What is Friedrich Wilhelm to do? Seek justice for himself by his 80,000 men and the iron ramrods? Apparently he will not get it otherwise. He is loath to begin that terrible game. If indeed Europe do take fire, as is likely at Seville or elsewhere—But in the meanwhile how happy if negotiation would but serve! Alas, and if the Kaiser, England; Holland and the others, could be brought to guarantee me,—as indeed they should (to avoid a CASUS BELLI), and some of them have said they will! Friedrich Wilhelm tried this Julich-and-Berg Problem by the pacific method, all his life; strenuously, and without effect. Result perhaps was coming nevertheless; at the distance of another hundred years!—One thing I know: whatever rectitude and patience, whatever courage, perseverance, or other human virtue he has put into this or another matter, is not lost; not it nor any fraction of it, to Friedrich Wilhelm and his sons' sons; but will well avail him and them, if not soon, then later, if not in Berg and Julich, then in some other quarter of the Universe, which is a wide Entity and a long-lived! Courage, your Majesty!

So stand matters as Friedrich Wilhelm journeys towards Mannheim: human politeness will have to cloak well, and keep well down, a good many prickly points in the visit ahead. Alas, poor Friedrich Wilhelm has got other matter to think of, by the time we arrive in Mannheim.
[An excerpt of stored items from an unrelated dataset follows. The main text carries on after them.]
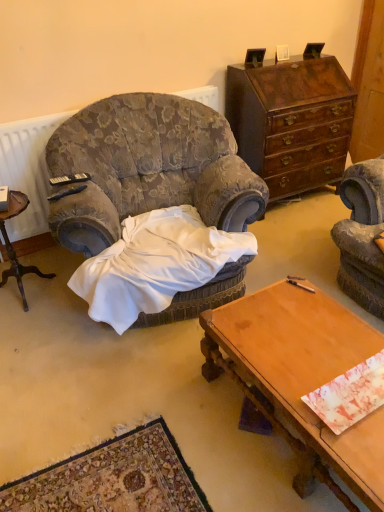 Image resolution: width=384 pixels, height=512 pixels. In order to click on vacant area that is in front of velvet-patterned armchair at center in this screenshot , I will do `click(123, 412)`. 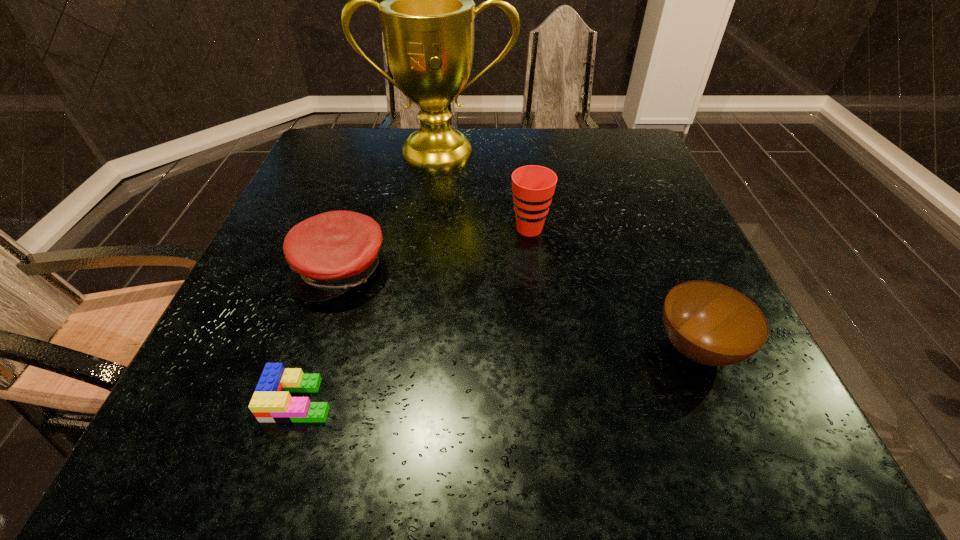 Identify the location of vacant area at the left edge of the desktop. (291, 203).

Image resolution: width=960 pixels, height=540 pixels. I want to click on vacant region at the right edge, so click(774, 388).

Image resolution: width=960 pixels, height=540 pixels. Find the location of `free space at the far left corner of the desktop`. free space at the far left corner of the desktop is located at coordinates (334, 127).

Find the location of `vacant space at the far right corner`. vacant space at the far right corner is located at coordinates (592, 134).

I want to click on free space that is in between the cap and the shortest object, so click(321, 335).

The width and height of the screenshot is (960, 540). I want to click on vacant area between the award and the fourth shortest object, so [485, 190].

Identify the location of free space between the second tallest object and the rightmost object. Image resolution: width=960 pixels, height=540 pixels. (613, 288).

I want to click on unoccupied area between the cap and the fourth shortest object, so click(436, 249).

You are a GUI agent. You are given a task and a screenshot of the screen. Output one action in this format:
    pyautogui.click(x=<x>, y=<y>)
    Task: Click on the unoccupied position between the cap and the fourth shortest object
    This screenshot has width=960, height=540.
    Given the screenshot: What is the action you would take?
    pyautogui.click(x=436, y=249)

Where is `empty location between the cup and the shortest object`? empty location between the cup and the shortest object is located at coordinates (415, 314). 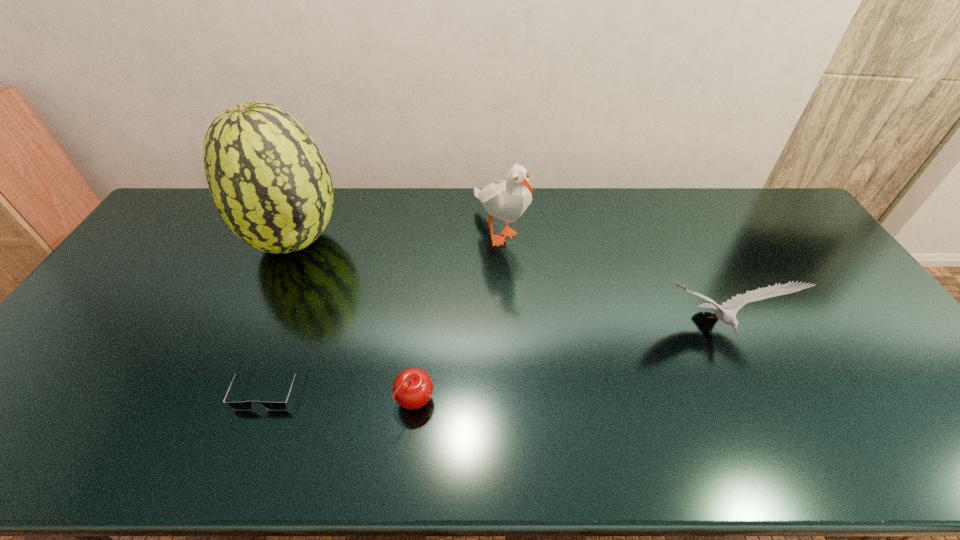 This screenshot has width=960, height=540. In order to click on empty location between the rightmost object and the left gull in this screenshot , I will do `click(608, 279)`.

Where is `vacant space in between the second shortest object and the sunglasses`? vacant space in between the second shortest object and the sunglasses is located at coordinates (342, 394).

Where is `empty space that is in between the taller gull and the right gull`? This screenshot has height=540, width=960. empty space that is in between the taller gull and the right gull is located at coordinates (608, 279).

Where is `free space that is in between the shortest object and the fourth shortest object`? free space that is in between the shortest object and the fourth shortest object is located at coordinates (384, 308).

Find the location of a particular element. The width and height of the screenshot is (960, 540). free spot between the tallest object and the sunglasses is located at coordinates (282, 314).

Where is `vacant area between the watermelon and the shortest object`? vacant area between the watermelon and the shortest object is located at coordinates (282, 314).

You are a GUI agent. You are given a task and a screenshot of the screen. Output one action in this format:
    pyautogui.click(x=<x>, y=<y>)
    Task: Click on the free point between the farther gull and the tallest object
    This screenshot has width=960, height=540.
    Given the screenshot: What is the action you would take?
    pyautogui.click(x=397, y=236)

The image size is (960, 540). In order to click on vacant space that is in between the shortest object and the taller gull in this screenshot , I will do `click(384, 308)`.

The height and width of the screenshot is (540, 960). I want to click on vacant point located between the tallest object and the taller gull, so [397, 236].

Where is `object that stands as the fourth closest to the sunglasses`? The image size is (960, 540). object that stands as the fourth closest to the sunglasses is located at coordinates (728, 316). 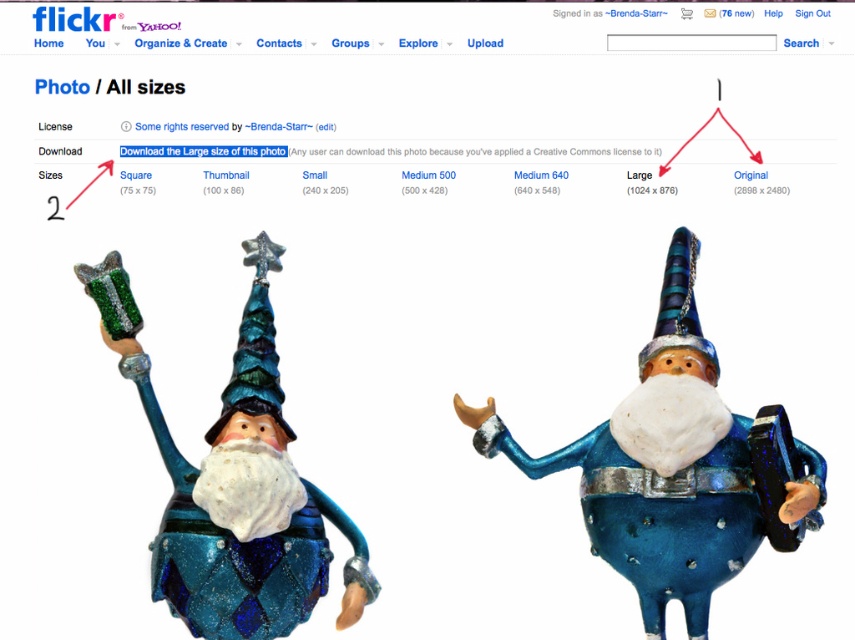 Question: Which object appears closest to the camera in this image?

Choices:
 (A) shiny blue glass gnome at center
 (B) matte blue glass gnome at center

Answer: (A)

Question: Which of the following is the farthest from the observer?

Choices:
 (A) (234, 564)
 (B) (632, 506)

Answer: (B)

Question: Can you confirm if matte blue glass gnome at center is smaller than shiny blue glass gnome at center?

Choices:
 (A) yes
 (B) no

Answer: (B)

Question: Can you confirm if matte blue glass gnome at center is positioned to the right of shiny blue glass gnome at center?

Choices:
 (A) no
 (B) yes

Answer: (B)

Question: Can you confirm if matte blue glass gnome at center is positioned below shiny blue glass gnome at center?

Choices:
 (A) no
 (B) yes

Answer: (A)

Question: Which of the following is the closest to the observer?

Choices:
 (A) shiny blue glass gnome at center
 (B) matte blue glass gnome at center

Answer: (A) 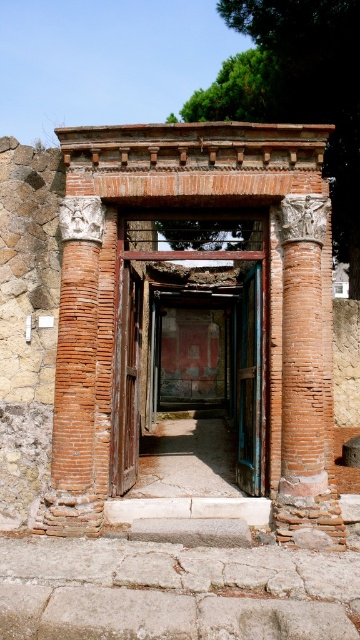 Does brick/reddish-brown stone archway at center appear on the left side of wooden slats door at center?

Incorrect, brick/reddish-brown stone archway at center is not on the left side of wooden slats door at center.

Find the location of `brick/reddish-brown stone archway at center`. brick/reddish-brown stone archway at center is located at coordinates (225, 321).

Which is in front, point (172, 228) or point (119, 291)?

Point (119, 291) is in front.

What do you see at coordinates (190, 333) in the screenshot?
I see `rustic wooden door at center` at bounding box center [190, 333].

The width and height of the screenshot is (360, 640). Identify the location of rustic wooden door at center. (190, 333).

Locate an element on the screen. The height and width of the screenshot is (640, 360). wooden slats door at center is located at coordinates (125, 380).

Who is lower down, wooden slats door at center or blue painted wood door at center?

blue painted wood door at center is below.

Where is `wooden slats door at center`? This screenshot has height=640, width=360. wooden slats door at center is located at coordinates (125, 380).

Locate an element on the screen. The height and width of the screenshot is (640, 360). wooden slats door at center is located at coordinates click(x=125, y=380). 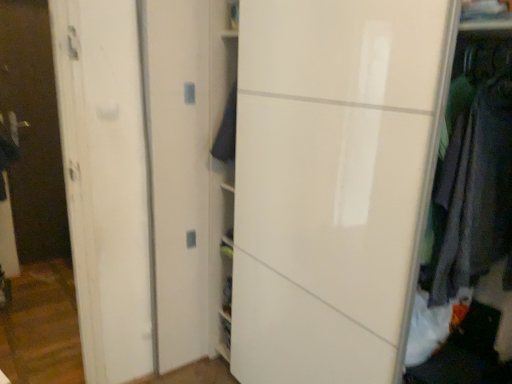 Question: From the image's perspective, is dark gray fabric at right, which appears as the 2th clothing when viewed from the back, below dark blue fabric at center, which is the 1th clothing from back to front?

Choices:
 (A) no
 (B) yes

Answer: (B)

Question: From a real-world perspective, is dark gray fabric at right, which appears as the 1th clothing when viewed from the front, on dark blue fabric at center, which ranks as the 1th clothing in left-to-right order?

Choices:
 (A) no
 (B) yes

Answer: (A)

Question: From the image's perspective, would you say dark gray fabric at right, marked as the 1th clothing in a right-to-left arrangement, is positioned over dark blue fabric at center, the second clothing when ordered from front to back?

Choices:
 (A) yes
 (B) no

Answer: (B)

Question: Is dark gray fabric at right, which is the 2th clothing from left to right, completely or partially outside of dark blue fabric at center, which is the 1th clothing from back to front?

Choices:
 (A) no
 (B) yes

Answer: (B)

Question: Considering the relative sizes of dark gray fabric at right, which appears as the 2th clothing when viewed from the back, and dark blue fabric at center, which is the 1th clothing from back to front, in the image provided, is dark gray fabric at right, which appears as the 2th clothing when viewed from the back, bigger than dark blue fabric at center, which is the 1th clothing from back to front,?

Choices:
 (A) no
 (B) yes

Answer: (B)

Question: Looking at the image, does dark gray fabric at right, which appears as the 1th clothing when viewed from the front, seem bigger or smaller compared to dark blue fabric at center, which ranks as the 1th clothing in left-to-right order?

Choices:
 (A) big
 (B) small

Answer: (A)

Question: From the image's perspective, relative to dark blue fabric at center, the second clothing viewed from the right, is dark gray fabric at right, which appears as the 2th clothing when viewed from the back, above or below?

Choices:
 (A) above
 (B) below

Answer: (B)

Question: Is dark gray fabric at right, which appears as the 2th clothing when viewed from the back, taller or shorter than dark blue fabric at center, the second clothing viewed from the right?

Choices:
 (A) tall
 (B) short

Answer: (A)

Question: Would you say dark gray fabric at right, which appears as the 2th clothing when viewed from the back, is to the left or to the right of dark blue fabric at center, the second clothing when ordered from front to back, in the picture?

Choices:
 (A) right
 (B) left

Answer: (A)

Question: Based on their sizes in the image, would you say dark gray fabric at right, which appears as the 2th clothing when viewed from the back, is bigger or smaller than transparent glass door at left?

Choices:
 (A) small
 (B) big

Answer: (A)

Question: Is point (466, 223) closer or farther from the camera than point (10, 51)?

Choices:
 (A) farther
 (B) closer

Answer: (B)

Question: From the image's perspective, is dark gray fabric at right, marked as the 1th clothing in a right-to-left arrangement, positioned above or below transparent glass door at left?

Choices:
 (A) below
 (B) above

Answer: (A)

Question: From a real-world perspective, is dark gray fabric at right, which appears as the 2th clothing when viewed from the back, physically located above or below transparent glass door at left?

Choices:
 (A) above
 (B) below

Answer: (A)

Question: In terms of height, does dark blue fabric at center, the second clothing viewed from the right, look taller or shorter compared to transparent glass door at left?

Choices:
 (A) tall
 (B) short

Answer: (B)

Question: Is dark blue fabric at center, the second clothing when ordered from front to back, wider or thinner than transparent glass door at left?

Choices:
 (A) wide
 (B) thin

Answer: (A) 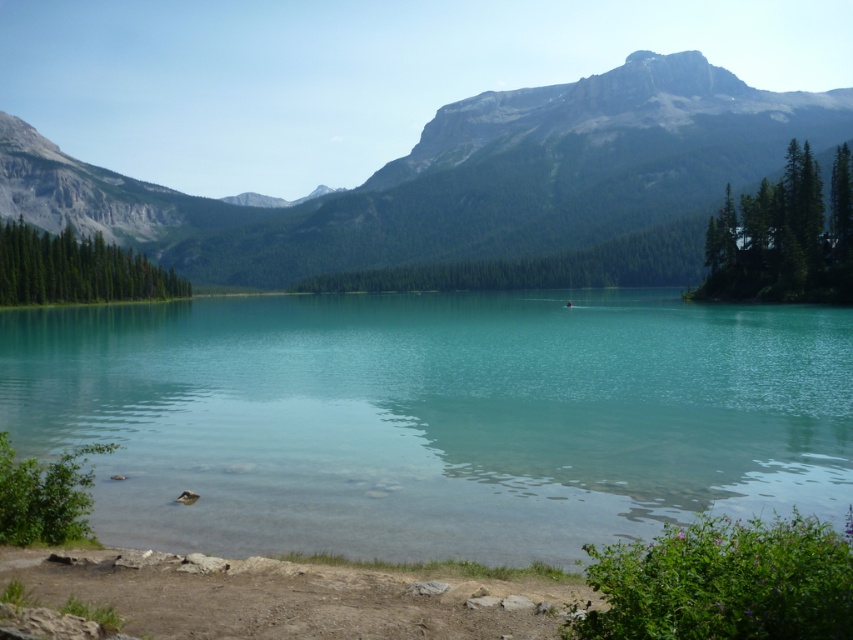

CATASTROPHE ON JOURNEY HOMEWARDS

The Royal Party, quitting Ludwigsburg,—on Thursday, 3d August, 1730, some hours after dinner, as I calculate it,—had but a rather short journey before them: journey to a place called Sinzheim, some fifty or sixty miles; a long way short of Heidelberg; the King's purpose being to lodge in that dilapidated silent Town of Sinzheim, and leave both Heidelberg and Mannheim, with their civic noises, for the next day's work. Sinzheim, such was the program, as the Prince and others understood it; but by some accident, or on better calculation, it was otherwise decided in the royal mind: not at Sinzheim, intricate decayed old Town, shall we lodge to-night, but five or six miles short of it, in the naturally silent Village of Steinfurth, where good clean empty Barns are to be found. Which latter is a favorite method of his Majesty, fond always of free air and the absence of fuss. Shake-downs, a temporary cooking apparatus, plenty of tobacco, and a tub to wash in: this is what man requires, and this without difficulty can be got. His Majesty's tastes are simple; simple, and yet good and human. Here is a small Royal Order, which I read once, and ever since remember,—though the reference is now blown away, and lost in those unindexed Sibylline Farragos, the terror of human nature;—let us copy it from memory, till some deliverer arise with finger on page. [Probably in Rodenbeck's Beitrage,—but long sad searching there, and elsewhere, proves unavailing at present. Historical Farragos without INDEX; a hundred, or several hundred, blind sacks of Historical clippings, generally authentic too if useless, and not the least scrap of LABEL on them:—are not these a handy article!] "At Magdeburg, on this Review-Journey, have dinner for me, under a certain Tree you know of, outside the ramparts." Dinner of one sound portion solid, one ditto liquid, of the due quality; readied honestly,—and to be eaten under a shady Tree; on the Review-ground itself, with the summer sky over one's head. Could Jupiter Tonans, had he been travelling on business in those parts, have done better with his dinner?—

"At Sinzheim?" thinks his Royal Highness; and has spoken privily to the Page Keith. To glide out of their quarters there, in that waste negligent old Town (where post-horses can be had), in the gray of the summer's dawn? Across the Rhine to Speyer is but three hours riding; thence to Landau, into France, into—? Enough, Page Keith has undertaken to get horses, and the flight shall at last be. Husht, husht. To-morrow morning, before the sparrow wake, it is our determination to be upon the road!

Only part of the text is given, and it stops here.